Report: Google Frontrunner as PayPal Shops for Cloud Services
Sources tell MSNBC that Google is ahead of rivals AWS and Microsoft Azure
PayPal is shopping for cloud services, and Google has emerged as the frontrunner, ahead of market leaders Amazon and Microsoft, as the online payments giant weighs its options, CNBC reported citing anonymous sources.
Winning the PayPal cloud deal would give a major boost to Google’s recent effort to prove itself in the cloud services market, where it has been trailing far behind Amazon Web Services as well as Microsoft Azure in terms of revenue. Closing marquee customers is one way to make the case that Google is a serious opponent to the other two giants.
Other well-known customers of Google’s cloud services include Best Buy, Coca Cola, Domino’s, HTC, zulily, and most recently Spotify.
PayPal recently made a substantial investment in a private cloud in its own data centers, replacing VMware-based environments with a private PayPal cloud built using OpenStack, the family of open source cloud infrastructure software.
Read more: Why PayPal Replaced VMware With OpenStack
Using public cloud services by Google or any other provider wouldn't spell the end of the private PayPal cloud or of PayPal's own data centers, the CNBC report said, although it did not point to a source for this information. Some companies move to the cloud completely and shutter most of their own data center capacity, while others adopt a mixed model, often referred to as hybrid cloud. There have been examples of both.

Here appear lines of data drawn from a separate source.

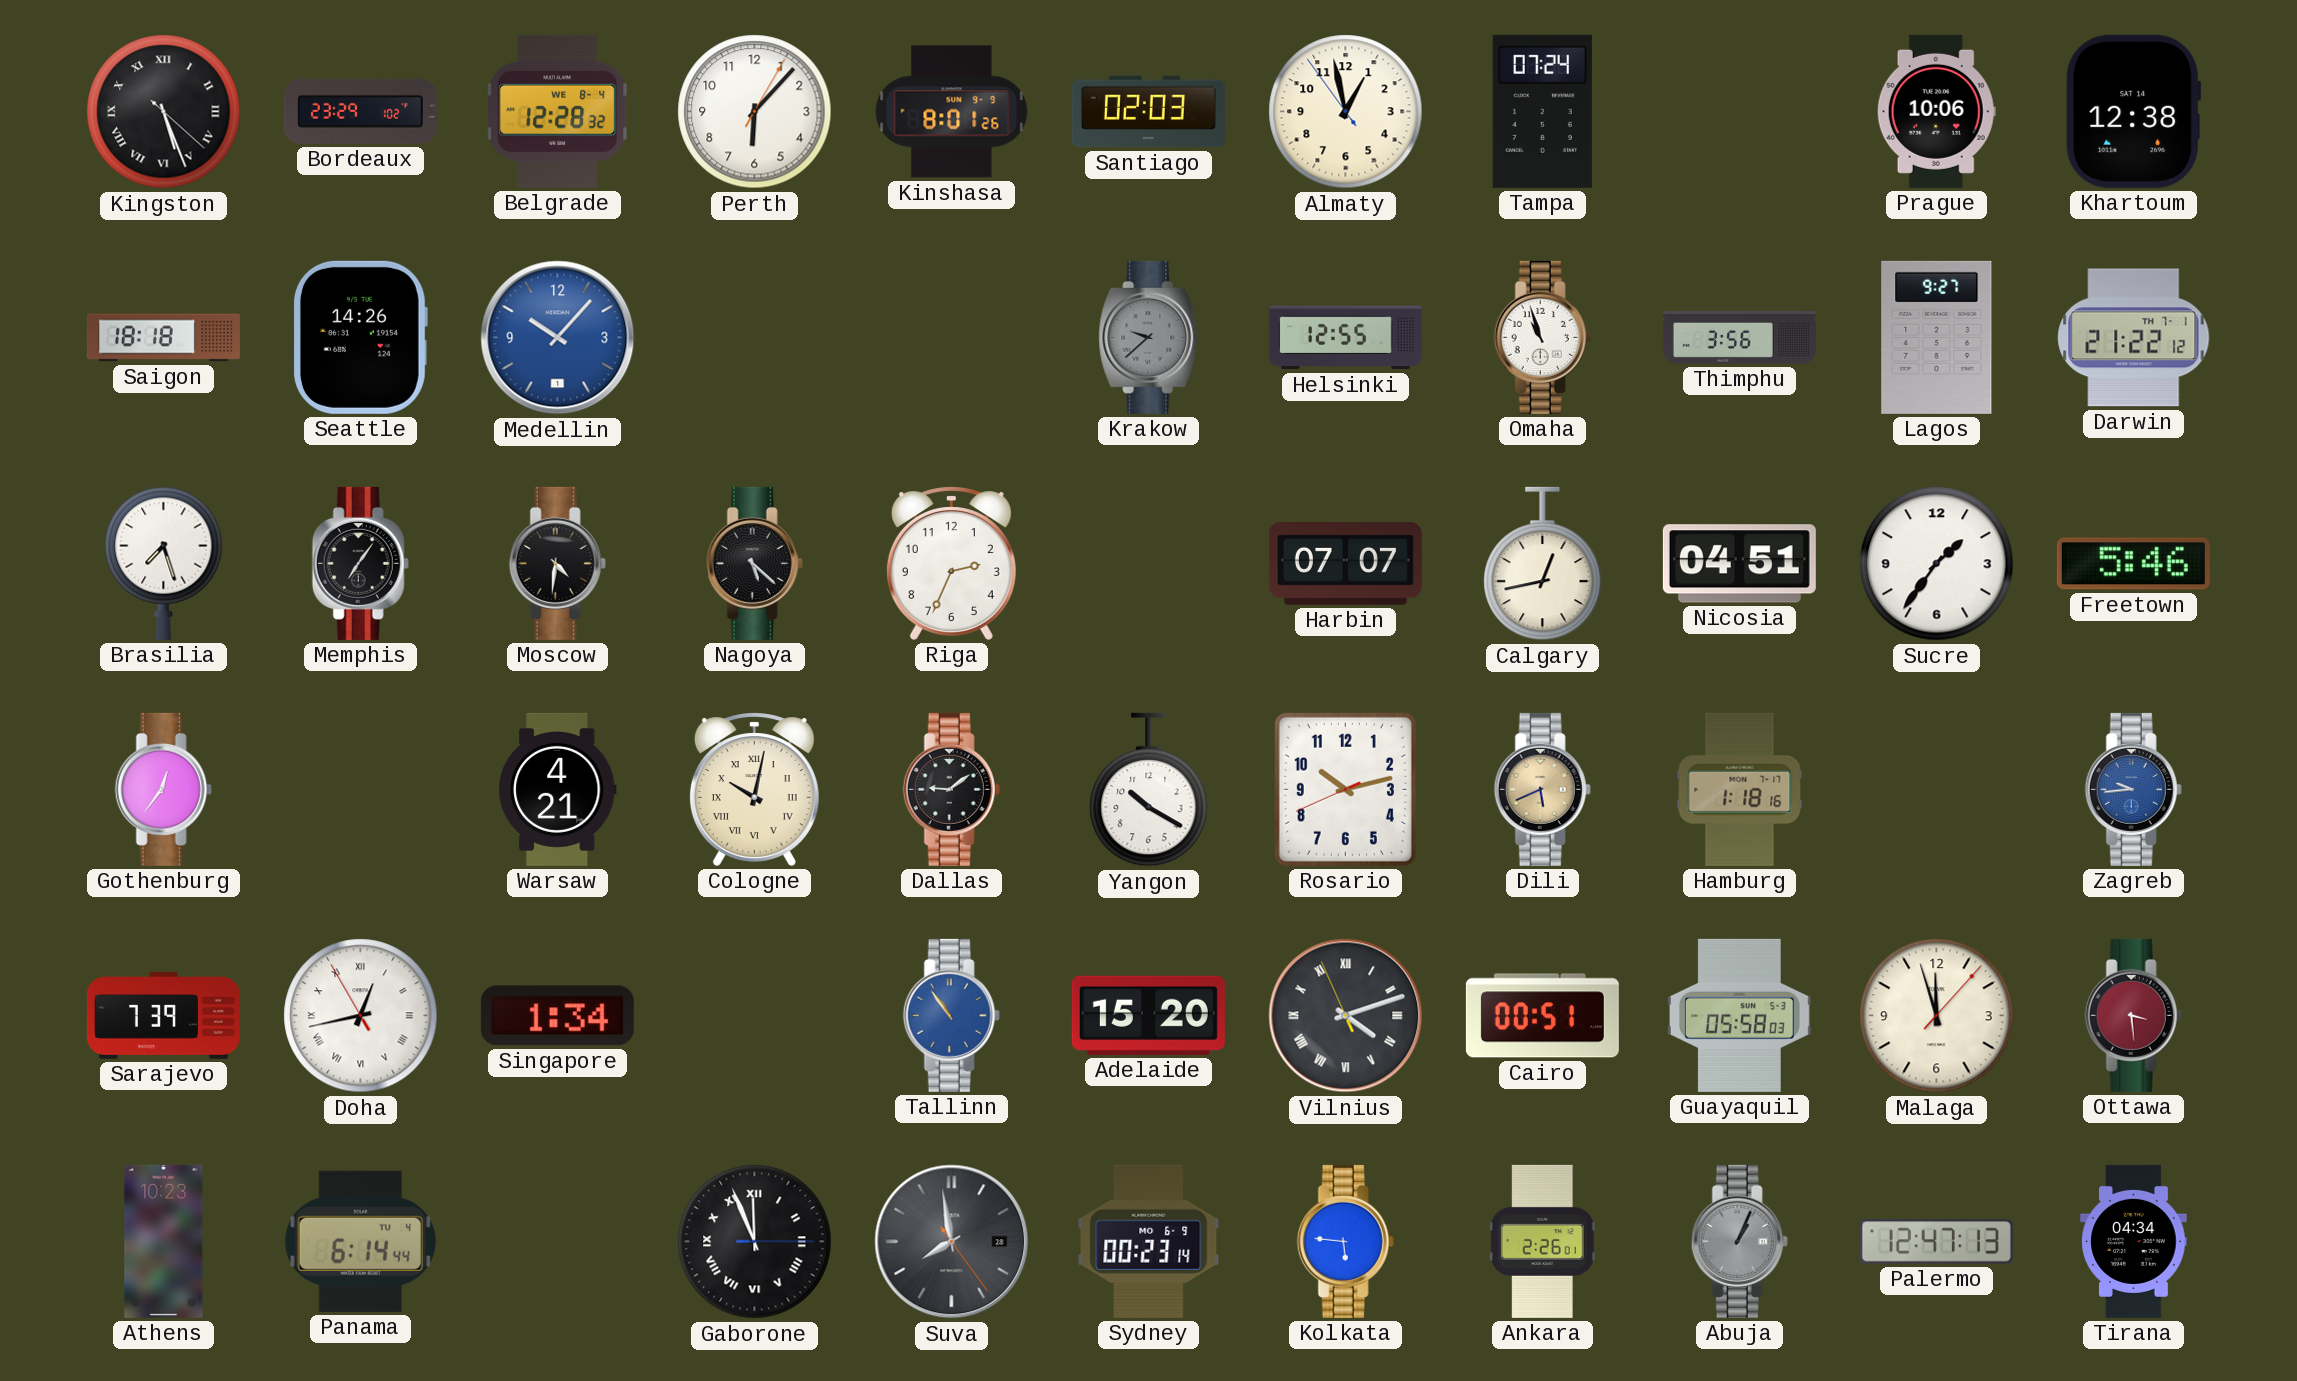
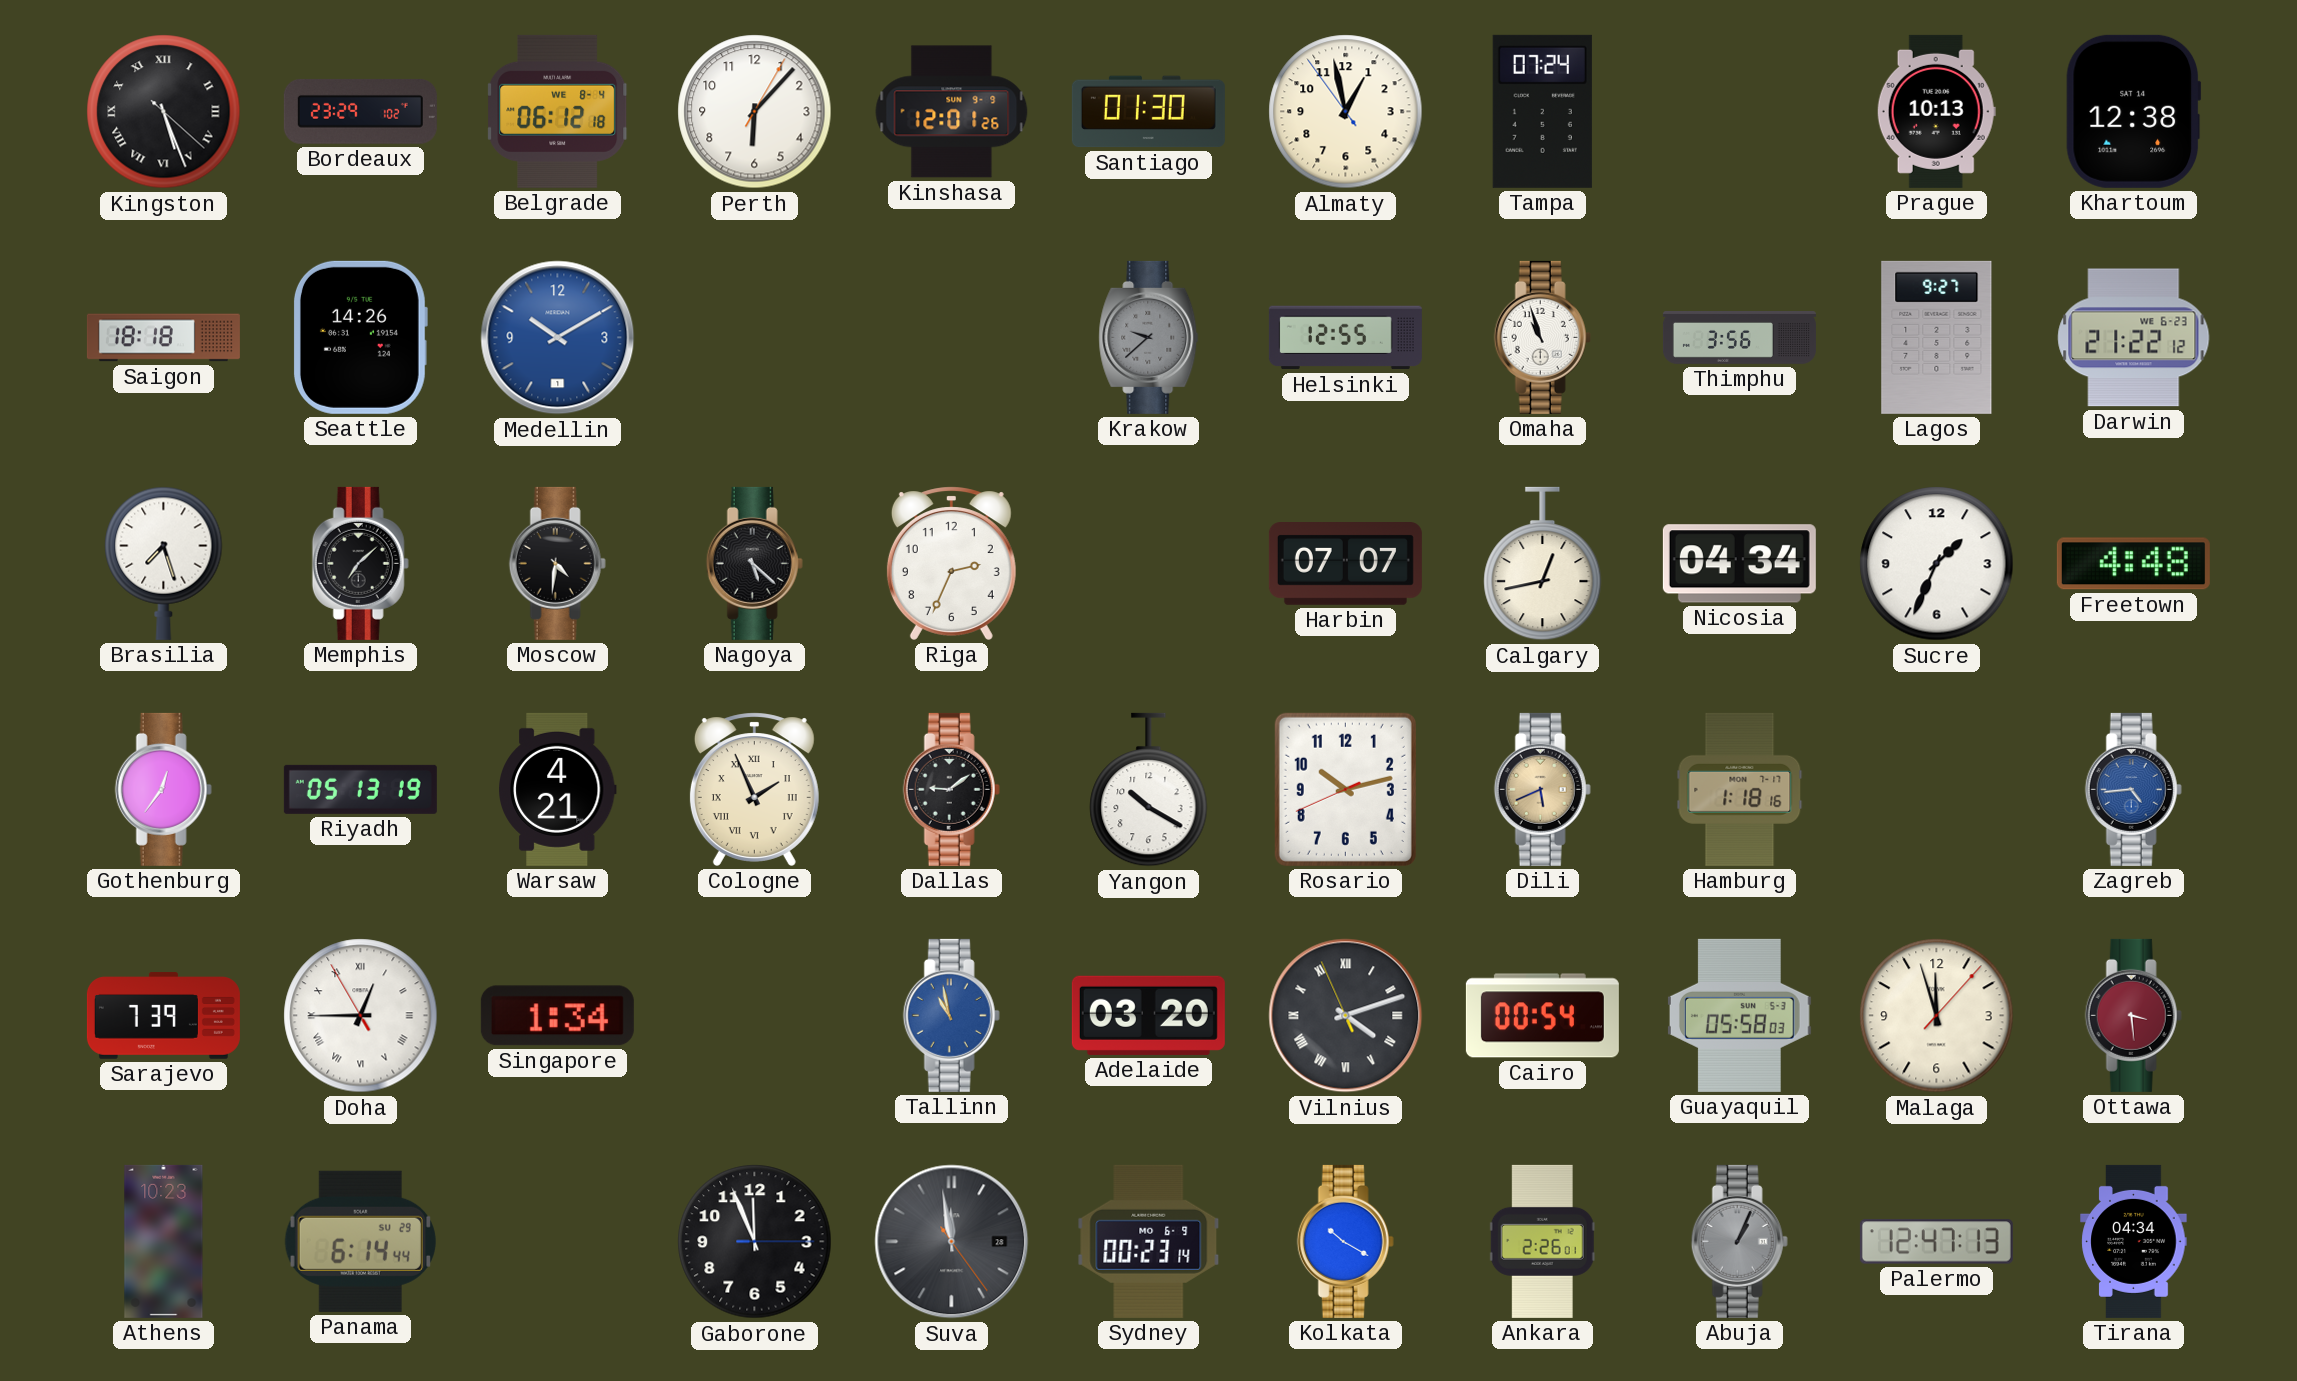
Belgrade: 12:28 -> 06:12
Kinshasa: 8:01 -> 12:01
Santiago: 02:03 -> 01:30
Prague: 10:06 -> 10:13
Medellin: 10:07 -> 10:10
Darwin date: TH 7-1 -> WE 6-23
Memphis: 7:06 -> 7:08
Nicosia: 04:51 -> 04:34
Sucre: 1:36 -> 1:34
Freetown: 5:46 -> 4:48
Riyadh: none -> 05:13
Cologne: 10:02 -> 1:56
Zagreb: 9:44 -> 4:44
Doha: 12:42 -> 12:44
Tallinn: 10:54 -> 10:58
Adelaide: 15:20 -> 03:20
Cairo: 00:51 -> 00:54
Panama date: TU 4 -> SU 29
Gaborone numerals: Roman -> Arabic
Suva: 7:58 -> 11:58
Kolkata: 5:46 -> 10:20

Salesforce recently inked a major cloud deal with AWS but said it would use Amazon’s cloud to speed up service roll-out in new markets while continuing to operate its own data centers. In fact, it recently acquired a data center management technology startup called Coolan, whose founder said his team would help Salesforce fine-tune its data center strategy.
Netflix is an example of a more wholesale move to the cloud. The company has transitioned nearly all of its infrastructure to AWS. The only piece it still keeps in colocation data centers around the world is its content delivery network.
With about 70 percent market share, AWS made about $7.88 billion in revenue from its Infrastructure-as-a-Service alone in 2015, according to Structure Research. Microsoft’s $1.2 billion made it a distant second. Google was sixth in terms of IaaS revenue ($281 million) and market share (2.5 percent), below Rackspace, IBM, and Alibaba, in that order, according to the market research firm.